Your answer should be the line containing "zur Sonnenfinsternis 2026" and each line after it through the end of the data below, repeated exactly.
++++ Task inputs ++++
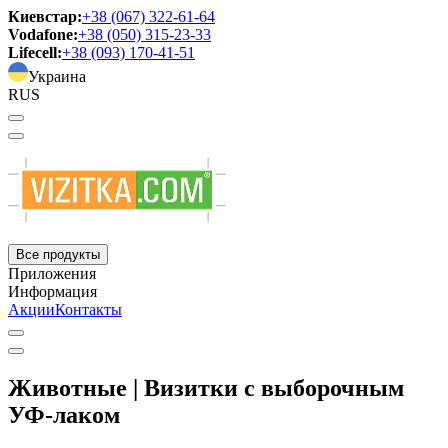
Киевстар:
+38 (067) 322-61-64
Vodafone:
+38 (050) 315-23-33
Lifecell:
+38 (093) 170-41-51
Украина
RUS
Все продукты
Приложения
Информация
Акции
Контакты
Животные | Визитки с выборочным
УФ-лаком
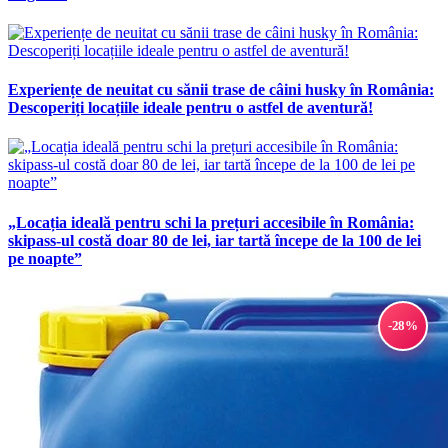
Experiențe de neuitat cu sănii trase de câini husky în România:
Descoperiți locațiile ideale pentru o astfel de aventură!
„Locația ideală pentru schi la prețuri accesibile în România:
skipass-ul costă doar 80 de lei, iar tartă începe de la 100 de lei
pe noapte”
-28%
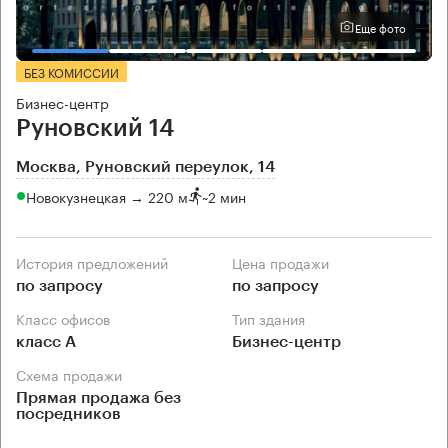
Еще фото
БЕЗ КОМИССИИ
Бизнес-центр
Руновский 14
Москва, Руновский переулок, 14
Новокузнецкая → 220 м
~
2 мин
История предложений
Цена продажи
по запросу
по запросу
Класс офисов
Тип здания
класс А
Бизнес-центр
Схема продажи
Прямая продажа без
посредников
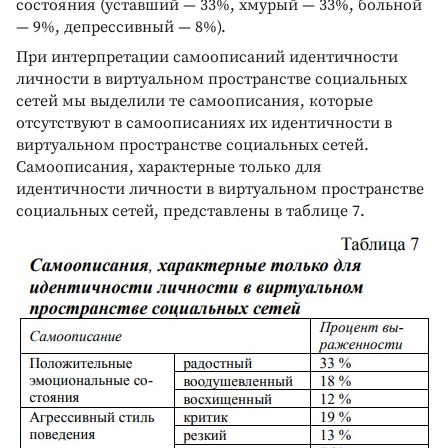
состояния (уставший — 33%, хмурый — 33%, больной
— 9%, депрессивный — 8%).
При интерпретации самоописаний идентичности
личности в виртуальном пространстве социальных
сетей мы выделили те самоописания, которые
отсутствуют в самоописаниях их идентичности в
виртуальном пространстве социальных сетей.
Самоописания, характерные только для
идентичности личности в виртуальном пространстве
социальных сетей, представлены в таблице 7.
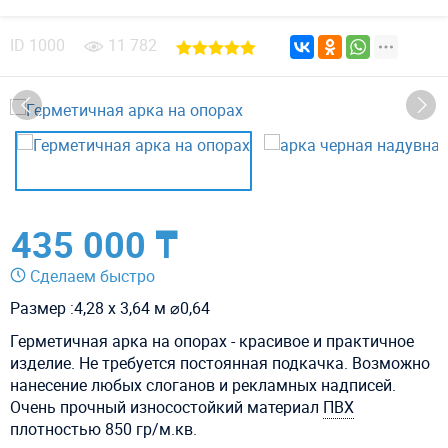
ID
1000
11 782
435 000 ₸
Сделаем быстро
Размер :4,28 х 3,64 м ⌀0,64
Герметичная арка на опорах - красивое и практичное
изделие. Не требуется постоянная подкачка. Возможно
нанесение любых слоганов и рекламных надписей.
Очень прочный износостойкий материал
ПВХ
плотностью 850 гр/м.кв.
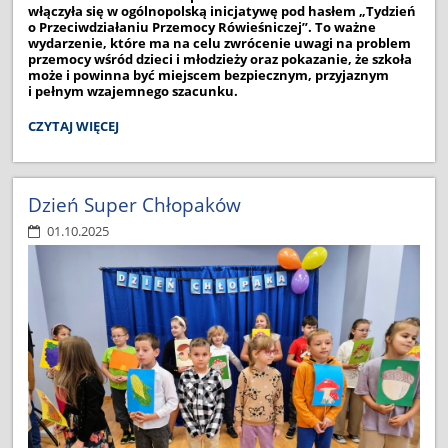
włączyła się w ogólnopolską inicjatywę pod hasłem „Tydzień
o Przeciwdziałaniu Przemocy Rówieśniczej”. To ważne
wydarzenie, które ma na celu zwrócenie uwagi na problem
przemocy wśród dzieci i młodzieży oraz pokazanie, że szkoła
może i powinna być miejscem bezpiecznym, przyjaznym
i pełnym wzajemnego szacunku.
PRZECIWDZIAŁAMY
CZYTAJ WIĘCEJ
PRZEMOCY
RÓWIEŚNICZEJ:
Dzień Super Chłopaków
01.10.2025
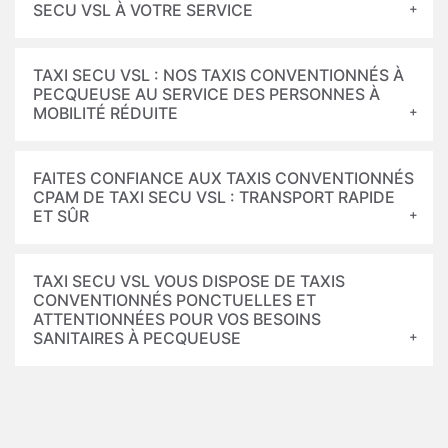
SECU VSL À VOTRE SERVICE
TAXI SECU VSL : NOS TAXIS CONVENTIONNÉS À
PECQUEUSE AU SERVICE DES PERSONNES À
MOBILITÉ RÉDUITE
FAITES CONFIANCE AUX TAXIS CONVENTIONNÉS
CPAM DE TAXI SECU VSL : TRANSPORT RAPIDE
ET SÛR
TAXI SECU VSL VOUS DISPOSE DE TAXIS
CONVENTIONNÉS PONCTUELLES ET
ATTENTIONNÉES POUR VOS BESOINS
SANITAIRES À PECQUEUSE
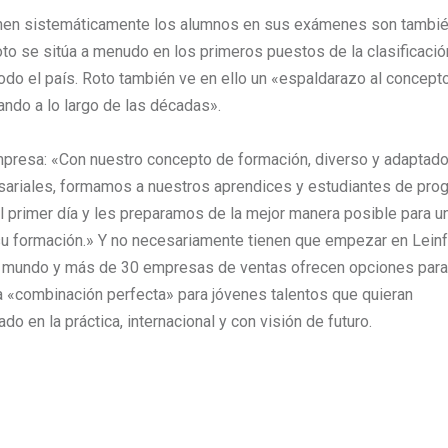
enen sistemáticamente los alumnos en sus exámenes son tambi
Roto se sitúa a menudo en los primeros puestos de la clasificació
o el país. Roto también ve en ello un «espaldarazo al concept
ando a lo largo de las décadas».
empresa: «Con nuestro concepto de formación, diverso y adaptad
ariales, formamos a nuestros aprendices y estudiantes de pro
 primer día y les preparamos de la mejor manera posible para u
 su formación.» Y no necesariamente tienen que empezar en Leinf
el mundo y más de 30 empresas de ventas ofrecen opciones para
 la «combinación perfecta» para jóvenes talentos que quieran
o en la práctica, internacional y con visión de futuro.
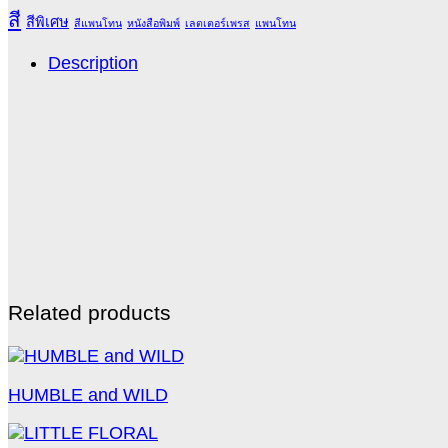
สี
สีพิเศษ
สีแพนโทน
หนังสือพิมพ์
เลตเตอร์เพรส
แพนโทน
Description
Related products
HUMBLE and WILD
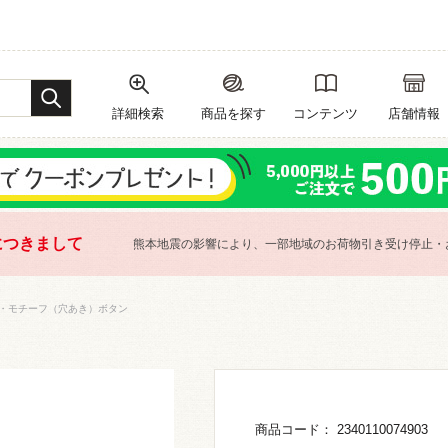
詳細検索
商品を探す
コンテンツ
店舗情報
につきまして
熊本地震の影響により、一部地域のお荷物引き受け停止・
・モチーフ（穴あき）ボタン
商品コード： 2340110074903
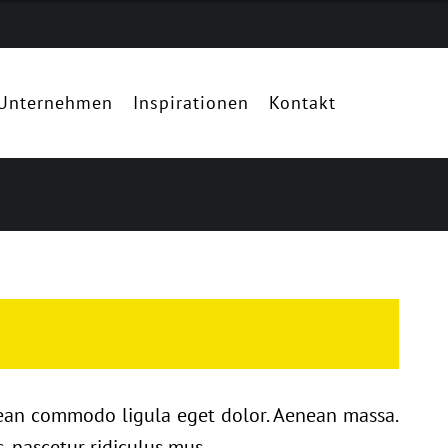
Unternehmen
Inspirationen
Kontakt
enean commodo ligula eget dolor. Aenean massa.
, nascetur ridiculus mus.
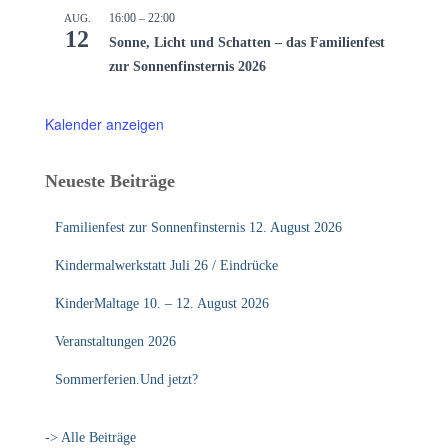
16:00
–
22:00
AUG.
12
Sonne, Licht und Schatten – das Familienfest
zur Sonnenfinsternis 2026
Kalender anzeigen
Neueste Beiträge
Familienfest zur Sonnenfinsternis 12. August 2026
Kindermalwerkstatt Juli 26 / Eindrücke
KinderMaltage 10. – 12. August 2026
Veranstaltungen 2026
Sommerferien.Und jetzt?
-> Alle Beiträge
++++
Output of the exercise:
zur Sonnenfinsternis 2026
Kalender anzeigen
Neueste Beiträge
Familienfest zur Sonnenfinsternis 12. August 2026
Kindermalwerkstatt Juli 26 / Eindrücke
KinderMaltage 10. – 12. August 2026
Veranstaltungen 2026
Sommerferien.Und jetzt?
-> Alle Beiträge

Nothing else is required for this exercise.